Write out every record in full, exactly as written, please.

■ **Data records**:
▶

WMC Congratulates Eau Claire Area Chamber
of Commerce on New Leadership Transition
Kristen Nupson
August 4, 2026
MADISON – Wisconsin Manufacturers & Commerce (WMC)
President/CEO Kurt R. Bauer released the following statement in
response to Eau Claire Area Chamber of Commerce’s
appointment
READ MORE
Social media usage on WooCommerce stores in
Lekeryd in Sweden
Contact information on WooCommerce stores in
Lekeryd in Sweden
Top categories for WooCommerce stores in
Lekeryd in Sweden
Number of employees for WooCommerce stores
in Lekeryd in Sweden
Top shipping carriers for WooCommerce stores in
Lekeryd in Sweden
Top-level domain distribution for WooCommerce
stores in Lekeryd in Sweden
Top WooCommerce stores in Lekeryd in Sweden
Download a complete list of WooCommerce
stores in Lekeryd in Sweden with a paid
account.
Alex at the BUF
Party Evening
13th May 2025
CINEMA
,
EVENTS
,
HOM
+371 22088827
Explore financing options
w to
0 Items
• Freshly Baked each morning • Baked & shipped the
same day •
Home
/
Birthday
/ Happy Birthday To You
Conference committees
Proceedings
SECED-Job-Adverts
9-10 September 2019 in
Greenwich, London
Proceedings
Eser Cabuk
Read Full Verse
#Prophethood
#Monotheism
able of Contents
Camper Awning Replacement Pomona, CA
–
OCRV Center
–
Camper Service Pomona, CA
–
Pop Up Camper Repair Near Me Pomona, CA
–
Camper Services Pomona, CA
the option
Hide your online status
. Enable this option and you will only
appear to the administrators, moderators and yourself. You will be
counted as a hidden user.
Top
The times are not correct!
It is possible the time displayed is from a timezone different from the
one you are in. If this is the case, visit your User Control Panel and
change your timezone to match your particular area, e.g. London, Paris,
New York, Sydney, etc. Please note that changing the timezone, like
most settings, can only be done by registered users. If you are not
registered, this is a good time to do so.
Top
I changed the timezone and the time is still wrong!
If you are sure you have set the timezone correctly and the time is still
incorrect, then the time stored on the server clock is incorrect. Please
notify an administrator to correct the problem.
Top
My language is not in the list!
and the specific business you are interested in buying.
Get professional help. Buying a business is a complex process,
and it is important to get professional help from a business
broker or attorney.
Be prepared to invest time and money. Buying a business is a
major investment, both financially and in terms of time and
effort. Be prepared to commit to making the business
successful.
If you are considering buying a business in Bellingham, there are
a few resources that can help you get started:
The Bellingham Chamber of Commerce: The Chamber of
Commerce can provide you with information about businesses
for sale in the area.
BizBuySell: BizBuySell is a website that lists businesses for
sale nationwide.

◀

■ **The completed task**:
WMC Congratulates Eau Claire Area Chamber
of Commerce on New Leadership Transition
Kristen Nupson
August 4, 2026
MADISON – Wisconsin Manufacturers & Commerce (WMC)
President/CEO Kurt R. Bauer released the following statement in
response to Eau Claire Area Chamber of Commerce’s
appointment
READ MORE
Social media usage on WooCommerce stores in
Lekeryd in Sweden
Contact information on WooCommerce stores in
Lekeryd in Sweden
Top categories for WooCommerce stores in
Lekeryd in Sweden
Number of employees for WooCommerce stores
in Lekeryd in Sweden
Top shipping carriers for WooCommerce stores in
Lekeryd in Sweden
Top-level domain distribution for WooCommerce
stores in Lekeryd in Sweden
Top WooCommerce stores in Lekeryd in Sweden
Download a complete list of WooCommerce
stores in Lekeryd in Sweden with a paid
account.
Alex at the BUF
Party Evening
13th May 2025
CINEMA
,
EVENTS
,
HOM
+371 22088827
Explore financing options
w to
0 Items
• Freshly Baked each morning • Baked & shipped the
same day •
Home
/
Birthday
/ Happy Birthday To You
Conference committees
Proceedings
SECED-Job-Adverts
9-10 September 2019 in
Greenwich, London
Proceedings
Eser Cabuk
Read Full Verse
#Prophethood
#Monotheism
able of Contents
Camper Awning Replacement Pomona, CA
–
OCRV Center
–
Camper Service Pomona, CA
–
Pop Up Camper Repair Near Me Pomona, CA
–
Camper Services Pomona, CA
the option
Hide your online status
. Enable this option and you will only
appear to the administrators, moderators and yourself. You will be
counted as a hidden user.
Top
The times are not correct!
It is possible the time displayed is from a timezone different from the
one you are in. If this is the case, visit your User Control Panel and
change your timezone to match your particular area, e.g. London, Paris,
New York, Sydney, etc. Please note that changing the timezone, like
most settings, can only be done by registered users. If you are not
registered, this is a good time to do so.
Top
I changed the timezone and the time is still wrong!
If you are sure you have set the timezone correctly and the time is still
incorrect, then the time stored on the server clock is incorrect. Please
notify an administrator to correct the problem.
Top
My language is not in the list!
and the specific business you are interested in buying.
Get professional help. Buying a business is a complex process,
and it is important to get professional help from a business
broker or attorney.
Be prepared to invest time and money. Buying a business is a
major investment, both financially and in terms of time and
effort. Be prepared to commit to making the business
successful.
If you are considering buying a business in Bellingham, there are
a few resources that can help you get started:
The Bellingham Chamber of Commerce: The Chamber of
Commerce can provide you with information about businesses
for sale in the area.
BizBuySell: BizBuySell is a website that lists businesses for
sale nationwide.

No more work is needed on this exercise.